Tandis que copine, c’est comme camarade dans les vieux partis, en plus conditionnel encore. Ne pas oublier que le monde se recrée à chaque seconde. Voire qu'il y a, comme on dit, autant de réalité que d'identités ou de statuts sociaux. Et que ce serait parfaitement réactionnaire d’exiger une suite là dedans basée sur autre chose que la trique de la dès lors inévitable terreur sociale. Ou de soupçonner qu'il pourrait être excessif et injuste d'aider à couper la branche à laquelle se raccroche la personne que vous êtes en train d'exploiter, dans le même moment. 

 

Ce qui est terrible, c’est que nous en arrivons à nous traiter nous-même en copines. Á nous surveiller et à nous envahir, ce qui est, comme je le dis toujours, une véritable performance. Je ne sais pas si cela relève de la schizophrénie ou plus prosaïquement de la bêtise à coloration idéologique. Mais ça fait des ravages. 

 

Le fait divers qui m’inspirait ce billet vient d’une discussion sur une liste mail expirante, d’un groupe lui-même a peu près crevé, mais qui comme dans bien des cas cherche à se régénérer.

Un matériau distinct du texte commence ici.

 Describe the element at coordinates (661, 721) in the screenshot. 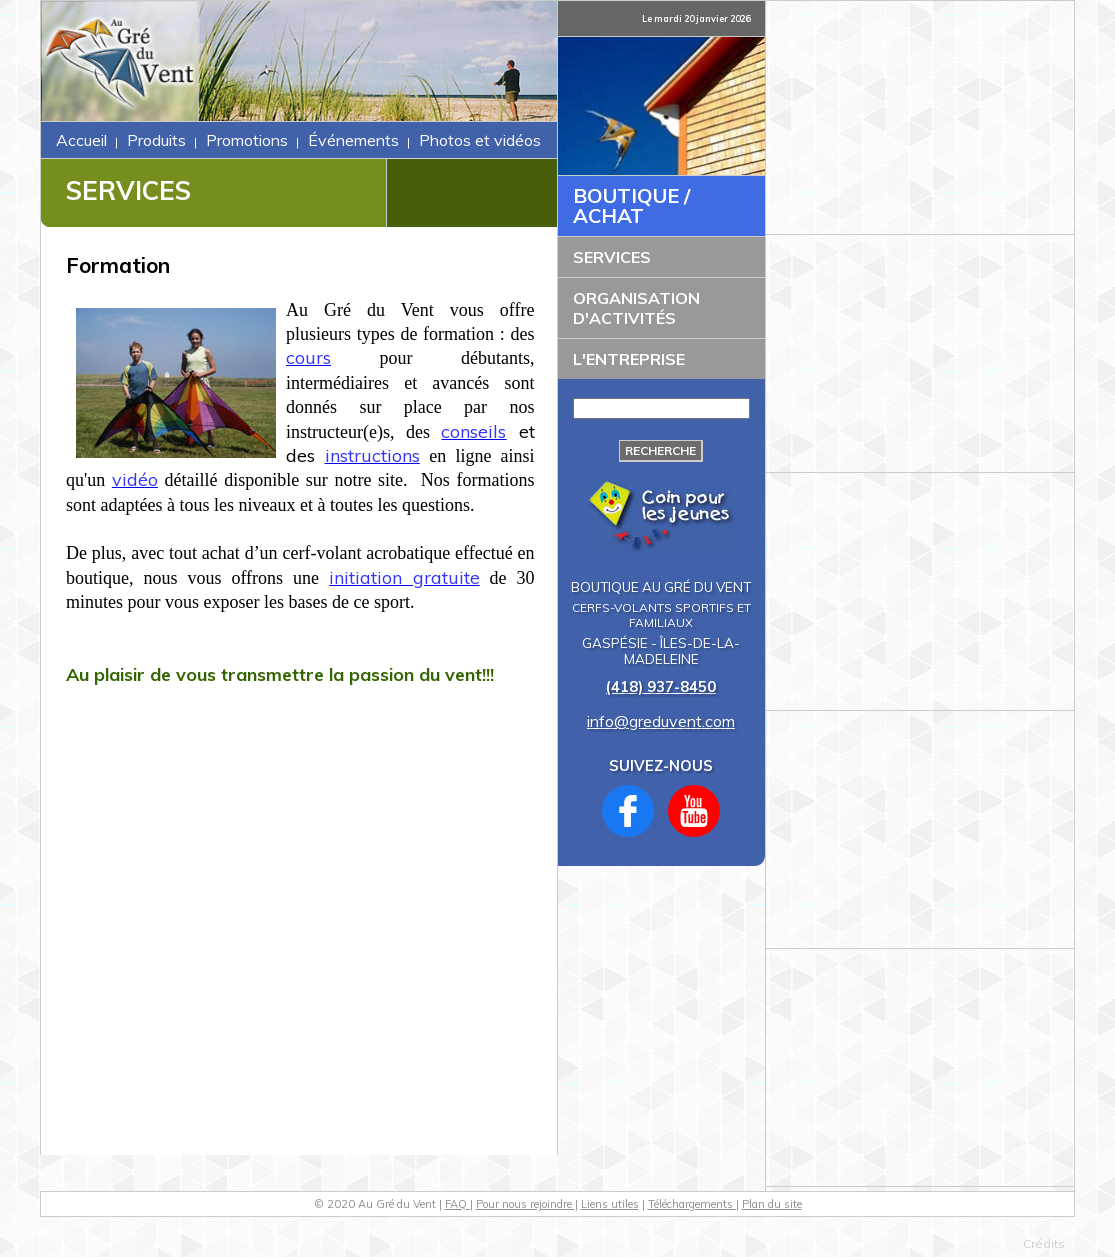 I see `info@greduvent.com` at that location. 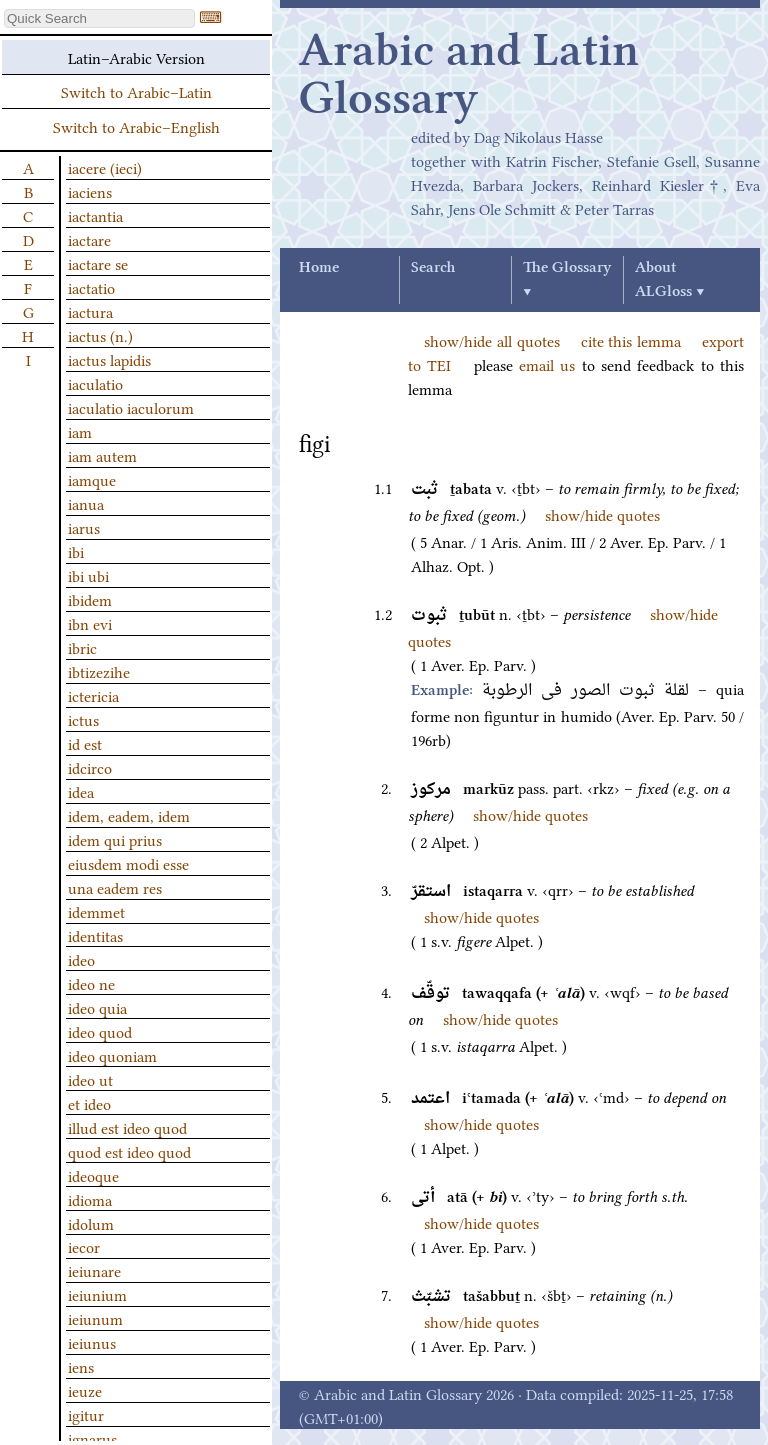 Image resolution: width=768 pixels, height=1445 pixels. What do you see at coordinates (84, 1246) in the screenshot?
I see `iecor` at bounding box center [84, 1246].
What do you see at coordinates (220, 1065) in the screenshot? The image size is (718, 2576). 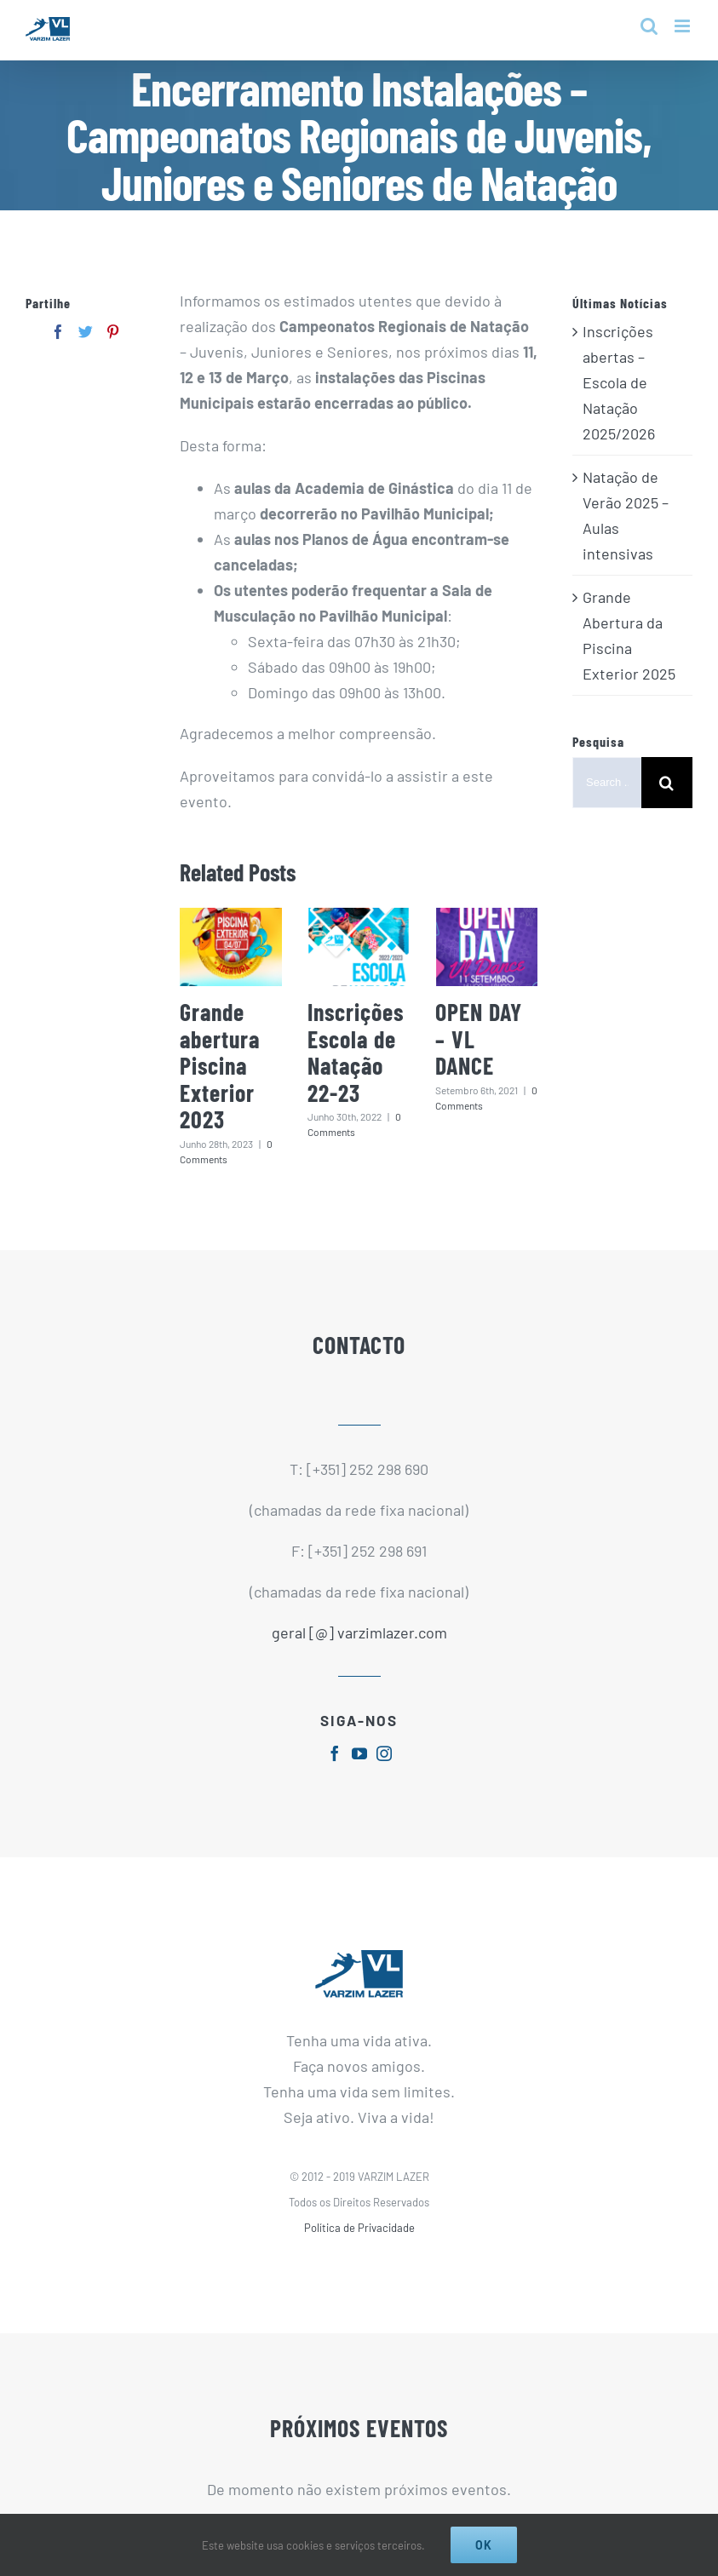 I see `Grande abertura Piscina Exterior 2023` at bounding box center [220, 1065].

J’espère qu’il y arrivera. Là n’est pas la question. Mais voilà, ce groupe est de constitution féminine, et voilà qu’un M apparaît. Ce M est trans mais personne ne le sait, à l'exception de peu de gentes. Une personne du groupe demande sur la liste si quelqu’une comprend cette présence. Je lui réponds en mail privé que cette personne, que je connais, est ftm. Et accessoirement sympathique. Je ne pense pas nécessaire que toute l’ancienne liste soit au courant d’emblée de l’identité de genre, puisqu’il faut dire comme ça maintenant, de cette personne. Et en fait, je note juste que la question ne s’était jamais posé jusque là pour ce groupe. Ce qui veut dire qu’elle se pose désormais, mais sans préjuger.

 

Ce mail n’apparaît donc pas sur la liste, comme désiré. J’avoue que c’était aussi un test. Pas plus de deux heures après, la transphile bio de service, comme il y en a deux ou trois sur la dite liste, se précipite sur son clavier et informe généreusement toute le monde, et avec fierté de penser être la seule ou la première à le claironner, que la personne mystérieuse est ftm. Elle ne nous laisse par ailleurs pas un instant le droit d’ignorer que de « vraies féministes » ne devraient même pas se poser de question mais, le doigt sur la couture du battle dress, inclure la personne sans retard. Tout n'est-il d'ailleurs pas connu, archiconnu, et inscrit dans les Textes ? Toute réflexion serait de l'apostasie pure et simple. 

Je ne préjuge donc, pour ma part, pas un instant là-dessus, étant moi-même trans, et sachant combien les fameuses "non-mixités inclusives", à commencer par bio/trans, se sont révélées daubesques et promotrices de violences.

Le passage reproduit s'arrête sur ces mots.